# Problem:
If an entry below contains an image, drop the image and retype the rest exactly.

══════

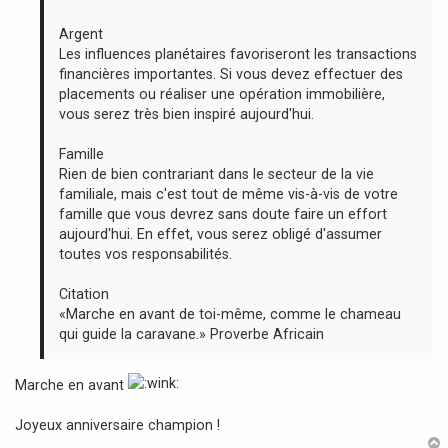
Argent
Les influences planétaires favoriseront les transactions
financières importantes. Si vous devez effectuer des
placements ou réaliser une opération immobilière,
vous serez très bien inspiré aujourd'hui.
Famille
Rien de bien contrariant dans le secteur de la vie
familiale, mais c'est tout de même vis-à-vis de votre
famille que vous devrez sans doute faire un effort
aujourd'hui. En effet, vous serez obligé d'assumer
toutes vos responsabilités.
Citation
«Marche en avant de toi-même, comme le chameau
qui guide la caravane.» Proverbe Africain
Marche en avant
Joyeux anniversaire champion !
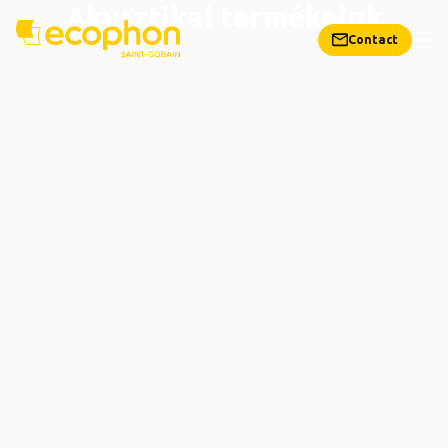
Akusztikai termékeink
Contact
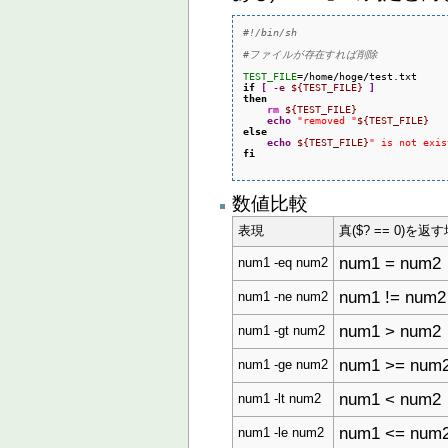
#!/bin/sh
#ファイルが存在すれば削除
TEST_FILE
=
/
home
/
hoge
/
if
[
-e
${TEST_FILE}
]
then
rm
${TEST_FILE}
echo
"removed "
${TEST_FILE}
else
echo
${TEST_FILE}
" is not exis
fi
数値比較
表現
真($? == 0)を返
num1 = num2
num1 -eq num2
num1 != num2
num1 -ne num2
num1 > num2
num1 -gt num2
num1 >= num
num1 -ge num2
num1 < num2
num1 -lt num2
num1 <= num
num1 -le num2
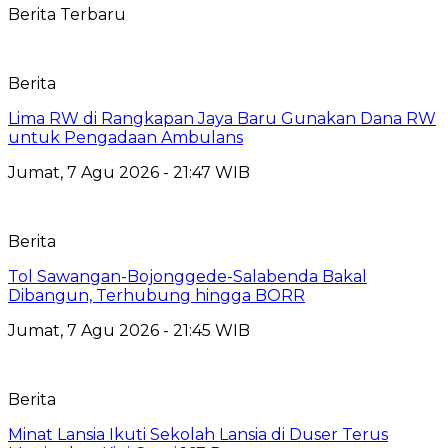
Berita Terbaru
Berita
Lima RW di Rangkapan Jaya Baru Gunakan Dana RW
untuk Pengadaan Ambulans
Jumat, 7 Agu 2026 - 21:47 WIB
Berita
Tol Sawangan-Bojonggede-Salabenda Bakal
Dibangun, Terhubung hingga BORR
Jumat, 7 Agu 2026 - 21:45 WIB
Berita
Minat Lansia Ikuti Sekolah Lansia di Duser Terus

══════

# Answer to this exercise:
Argent
Les influences planétaires favoriseront les transactions
financières importantes. Si vous devez effectuer des
placements ou réaliser une opération immobilière,
vous serez très bien inspiré aujourd'hui.
Famille
Rien de bien contrariant dans le secteur de la vie
familiale, mais c'est tout de même vis-à-vis de votre
famille que vous devrez sans doute faire un effort
aujourd'hui. En effet, vous serez obligé d'assumer
toutes vos responsabilités.
Citation
«Marche en avant de toi-même, comme le chameau
qui guide la caravane.» Proverbe Africain
Marche en avant
Joyeux anniversaire champion !
Akusztikai termékeink
Contact
#!/bin/sh
#ファイルが存在すれば削除
TEST_FILE
=
/
home
/
hoge
/
if
[
-e
${TEST_FILE}
]
then
rm
${TEST_FILE}
echo
"removed "
${TEST_FILE}
else
echo
${TEST_FILE}
" is not exis
fi
数値比較
表現
真($? == 0)を返
num1 = num2
num1 -eq num2
num1 != num2
num1 -ne num2
num1 > num2
num1 -gt num2
num1 >= num
num1 -ge num2
num1 < num2
num1 -lt num2
num1 <= num
num1 -le num2
Berita Terbaru
Berita
Lima RW di Rangkapan Jaya Baru Gunakan Dana RW
untuk Pengadaan Ambulans
Jumat, 7 Agu 2026 - 21:47 WIB
Berita
Tol Sawangan-Bojonggede-Salabenda Bakal
Dibangun, Terhubung hingga BORR
Jumat, 7 Agu 2026 - 21:45 WIB
Berita
Minat Lansia Ikuti Sekolah Lansia di Duser Terus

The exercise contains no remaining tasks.